What is needed is the run of lines from the one with "Wrap output in <instances>...</instances>. Mask anything" through the close of the data, set down exactly.

[Saved entries]
== == ==

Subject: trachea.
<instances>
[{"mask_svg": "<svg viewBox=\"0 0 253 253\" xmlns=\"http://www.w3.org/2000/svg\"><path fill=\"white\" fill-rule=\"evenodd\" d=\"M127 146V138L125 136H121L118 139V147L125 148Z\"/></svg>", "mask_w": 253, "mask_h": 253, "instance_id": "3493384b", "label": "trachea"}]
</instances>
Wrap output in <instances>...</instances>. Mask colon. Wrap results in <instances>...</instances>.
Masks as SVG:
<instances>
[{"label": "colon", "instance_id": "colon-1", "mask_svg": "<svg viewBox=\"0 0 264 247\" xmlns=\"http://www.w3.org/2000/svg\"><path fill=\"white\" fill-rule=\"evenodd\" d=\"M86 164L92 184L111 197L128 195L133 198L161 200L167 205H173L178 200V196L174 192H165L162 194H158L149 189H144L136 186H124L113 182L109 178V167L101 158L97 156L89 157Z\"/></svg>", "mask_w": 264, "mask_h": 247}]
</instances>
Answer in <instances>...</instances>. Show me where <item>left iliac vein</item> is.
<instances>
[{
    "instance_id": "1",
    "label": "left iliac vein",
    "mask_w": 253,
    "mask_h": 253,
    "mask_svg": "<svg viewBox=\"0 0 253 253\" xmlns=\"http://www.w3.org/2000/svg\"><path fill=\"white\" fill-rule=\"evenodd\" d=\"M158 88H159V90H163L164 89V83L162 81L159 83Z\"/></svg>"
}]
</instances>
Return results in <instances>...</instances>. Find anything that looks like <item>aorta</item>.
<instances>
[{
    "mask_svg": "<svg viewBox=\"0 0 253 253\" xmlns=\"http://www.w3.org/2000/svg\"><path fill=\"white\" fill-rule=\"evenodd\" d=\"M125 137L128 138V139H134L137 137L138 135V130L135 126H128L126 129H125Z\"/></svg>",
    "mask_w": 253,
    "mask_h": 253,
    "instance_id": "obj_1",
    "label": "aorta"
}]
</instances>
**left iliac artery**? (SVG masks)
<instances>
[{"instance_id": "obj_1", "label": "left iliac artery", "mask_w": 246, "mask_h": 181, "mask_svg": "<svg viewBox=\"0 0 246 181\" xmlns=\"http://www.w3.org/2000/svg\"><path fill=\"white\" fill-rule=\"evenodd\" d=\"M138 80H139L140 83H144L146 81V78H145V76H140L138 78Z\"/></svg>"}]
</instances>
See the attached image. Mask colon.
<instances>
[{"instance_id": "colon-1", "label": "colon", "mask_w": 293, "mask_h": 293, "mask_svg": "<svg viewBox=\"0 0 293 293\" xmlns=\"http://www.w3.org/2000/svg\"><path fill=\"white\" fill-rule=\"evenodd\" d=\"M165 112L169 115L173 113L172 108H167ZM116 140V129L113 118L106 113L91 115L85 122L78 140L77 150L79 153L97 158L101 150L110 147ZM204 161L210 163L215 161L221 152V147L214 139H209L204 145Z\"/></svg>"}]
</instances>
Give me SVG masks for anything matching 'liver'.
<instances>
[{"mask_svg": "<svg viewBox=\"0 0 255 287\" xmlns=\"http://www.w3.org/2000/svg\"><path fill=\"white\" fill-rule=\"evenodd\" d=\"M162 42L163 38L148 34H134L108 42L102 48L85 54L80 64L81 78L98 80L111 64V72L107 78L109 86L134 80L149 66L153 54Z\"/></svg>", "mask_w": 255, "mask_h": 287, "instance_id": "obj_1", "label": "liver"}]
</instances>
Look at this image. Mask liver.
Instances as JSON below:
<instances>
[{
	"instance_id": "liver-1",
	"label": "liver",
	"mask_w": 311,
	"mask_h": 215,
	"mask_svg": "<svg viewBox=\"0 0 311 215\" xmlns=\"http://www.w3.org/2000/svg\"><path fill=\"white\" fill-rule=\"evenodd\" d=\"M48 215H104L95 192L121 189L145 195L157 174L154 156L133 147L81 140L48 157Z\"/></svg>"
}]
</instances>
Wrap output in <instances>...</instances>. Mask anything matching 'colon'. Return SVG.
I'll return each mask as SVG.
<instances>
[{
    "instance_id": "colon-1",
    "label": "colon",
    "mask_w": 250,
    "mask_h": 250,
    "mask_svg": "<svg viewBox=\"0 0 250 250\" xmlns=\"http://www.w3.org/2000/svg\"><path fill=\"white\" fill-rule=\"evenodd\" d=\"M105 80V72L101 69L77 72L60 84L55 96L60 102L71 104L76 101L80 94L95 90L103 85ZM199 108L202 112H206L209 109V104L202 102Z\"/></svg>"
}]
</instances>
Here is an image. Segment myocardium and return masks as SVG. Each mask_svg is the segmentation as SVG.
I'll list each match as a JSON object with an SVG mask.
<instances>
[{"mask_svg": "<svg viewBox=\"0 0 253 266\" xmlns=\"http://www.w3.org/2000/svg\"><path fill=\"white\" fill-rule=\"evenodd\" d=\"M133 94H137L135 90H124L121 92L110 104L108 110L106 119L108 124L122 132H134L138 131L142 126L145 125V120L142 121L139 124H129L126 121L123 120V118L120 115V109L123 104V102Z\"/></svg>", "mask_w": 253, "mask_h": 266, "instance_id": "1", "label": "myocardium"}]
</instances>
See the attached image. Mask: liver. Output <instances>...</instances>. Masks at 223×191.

== == ==

• _Exercise solution_
Wrap output in <instances>...</instances>. Mask anything matching 'colon'. Return SVG.
I'll return each mask as SVG.
<instances>
[{
    "instance_id": "colon-1",
    "label": "colon",
    "mask_w": 250,
    "mask_h": 250,
    "mask_svg": "<svg viewBox=\"0 0 250 250\" xmlns=\"http://www.w3.org/2000/svg\"><path fill=\"white\" fill-rule=\"evenodd\" d=\"M105 80V72L101 69L77 72L60 84L55 96L60 102L71 104L76 101L80 94L95 90L103 85ZM199 108L202 112H206L209 109V104L202 102Z\"/></svg>"
}]
</instances>
Here is an image. Segment myocardium and return masks as SVG. Each mask_svg is the segmentation as SVG.
I'll list each match as a JSON object with an SVG mask.
<instances>
[{"mask_svg": "<svg viewBox=\"0 0 253 266\" xmlns=\"http://www.w3.org/2000/svg\"><path fill=\"white\" fill-rule=\"evenodd\" d=\"M133 94H137L135 90H124L121 92L110 104L108 110L106 119L108 124L122 132H134L138 131L142 126L145 125V120L142 121L139 124H129L126 121L123 120V118L120 115V109L123 104V102Z\"/></svg>", "mask_w": 253, "mask_h": 266, "instance_id": "1", "label": "myocardium"}]
</instances>
See the attached image. Mask: liver. Output <instances>...</instances>. Masks at 223×191.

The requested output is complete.